Tesla Motors Inc Rival Makes Big Promises, Slashes Employee Pay

Tesla Motors Inc (TSLA) Model X

Tesla Motors Inc is a big name in the EV world, and beating it will be no easy task. Porsche is learning this as it moves ahead with the development of its Mission E, which is truly an exciting concept. The firm has to resort to pay cuts to fund its electric sports car, says a report from Reuters.

Tesla Motors Inc Model X
Model X parked outside Tesla Motors’ Fremont plant.

Pay cuts to fund Mission E

Porsche employees have agreed to the pay cut, and the total saving will amount to several hundred million euros, Reuters says. In December, the car maker said to invest 1bn Euros or $1.1bn on the project, and producing the Mission E will create 1000 new jobs.

Last week, a spokesman for Porsche said, “Employer and employees have jointly drawn up measures that have led to the decision of producing the Mission E model at Zuffenhausen.”

Porsche is aiming to unveil Mission E by the end of the decade, and claims the car will be able to charge 80% charged in just 15 min. In comparison the Tesla Model S can charge up to 50% in around 20 min. However, we must not forget that Tesla Motors has few years to improve as new Porsche car is still few years away.

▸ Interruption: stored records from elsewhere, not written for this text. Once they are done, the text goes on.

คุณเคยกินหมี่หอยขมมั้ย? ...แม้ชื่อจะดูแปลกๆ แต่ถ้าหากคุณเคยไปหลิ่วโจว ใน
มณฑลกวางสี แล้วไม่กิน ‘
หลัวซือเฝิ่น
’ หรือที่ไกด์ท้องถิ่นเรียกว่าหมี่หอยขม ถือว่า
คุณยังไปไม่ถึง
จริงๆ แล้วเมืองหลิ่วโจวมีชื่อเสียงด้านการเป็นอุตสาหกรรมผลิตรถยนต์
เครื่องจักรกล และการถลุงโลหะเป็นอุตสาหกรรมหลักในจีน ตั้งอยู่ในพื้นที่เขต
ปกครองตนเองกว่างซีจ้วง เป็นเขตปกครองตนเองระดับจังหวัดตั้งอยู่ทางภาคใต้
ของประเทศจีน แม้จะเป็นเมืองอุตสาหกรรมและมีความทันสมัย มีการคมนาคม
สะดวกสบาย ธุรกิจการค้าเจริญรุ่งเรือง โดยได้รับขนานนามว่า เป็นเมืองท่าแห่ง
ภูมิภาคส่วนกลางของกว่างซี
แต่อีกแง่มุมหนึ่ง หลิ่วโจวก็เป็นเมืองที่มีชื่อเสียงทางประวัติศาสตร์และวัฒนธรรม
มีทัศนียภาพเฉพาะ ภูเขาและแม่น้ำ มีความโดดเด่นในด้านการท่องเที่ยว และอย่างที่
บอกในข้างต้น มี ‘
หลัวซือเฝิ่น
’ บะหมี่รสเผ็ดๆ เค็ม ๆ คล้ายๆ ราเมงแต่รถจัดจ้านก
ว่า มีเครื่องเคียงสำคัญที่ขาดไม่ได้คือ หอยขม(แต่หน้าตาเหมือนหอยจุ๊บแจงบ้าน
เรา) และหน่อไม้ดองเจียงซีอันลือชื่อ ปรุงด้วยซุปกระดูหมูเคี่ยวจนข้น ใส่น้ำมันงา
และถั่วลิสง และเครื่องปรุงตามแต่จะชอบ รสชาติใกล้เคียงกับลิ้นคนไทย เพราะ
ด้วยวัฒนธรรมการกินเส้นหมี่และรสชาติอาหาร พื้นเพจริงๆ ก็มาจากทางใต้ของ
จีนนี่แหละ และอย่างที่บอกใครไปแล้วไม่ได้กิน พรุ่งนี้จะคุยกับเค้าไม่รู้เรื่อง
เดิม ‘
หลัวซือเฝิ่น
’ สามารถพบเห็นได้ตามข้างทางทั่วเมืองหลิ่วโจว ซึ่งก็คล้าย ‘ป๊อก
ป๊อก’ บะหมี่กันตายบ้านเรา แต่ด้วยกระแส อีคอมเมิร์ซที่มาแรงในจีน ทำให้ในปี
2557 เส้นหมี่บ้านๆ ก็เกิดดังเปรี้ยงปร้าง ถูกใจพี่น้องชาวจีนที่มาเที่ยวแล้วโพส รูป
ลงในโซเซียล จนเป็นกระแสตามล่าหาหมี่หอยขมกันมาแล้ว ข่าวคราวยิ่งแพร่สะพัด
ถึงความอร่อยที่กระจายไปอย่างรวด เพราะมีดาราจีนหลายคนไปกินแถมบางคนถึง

Coming to road performance, Porsche claims Mission E can go 0 to 62 mph in 3.5 seconds, and will have a range of around 311 miles. Tesla Motors Inc Model S can go 0 to 60 in 2.8 seconds, but it is only after Ludicrous Mode upgrade, which costs $10,000 and the range is also limited to 270 miles.

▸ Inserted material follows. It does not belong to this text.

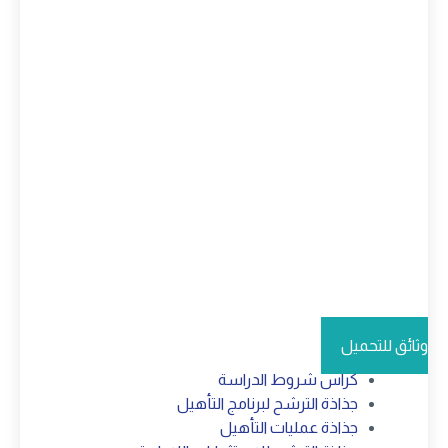
وثائق للتحميل
كراس شروط الدراسة
جذاذة الترشح لبرنامج التأهيل
جذاذة عمليات التأهيل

Will Tesla solve China puzzle in 2016?

The Porsche Mission E does not appear to be a major worry for Tesla Motors now, but China still remains a concern for the US firm. The first half of 2015 did not go well for the firm in the East Asian giant. The US firm faced tax breaks favoring local firms, complex local license-plate laws and several local and well-funded copycats.

Such issues are expected for a US firm in China, but for Tesla Motors it was a bit hard to absorb. The firm was not able to sell as many cars as forecast last year, and also slashed its Chinese work force in 2015.

But, things are starting to look good of late. In October, the firm revealed a plan to open its first manufacturing facility in China. This will help the firm to lower the cost of its cars by more than one-third. The US firm is also planning to partner Chinese firms, and “seeking to streamline Beijing’s complex license-plate lottery for buyers of its cars,” says TechCrunch.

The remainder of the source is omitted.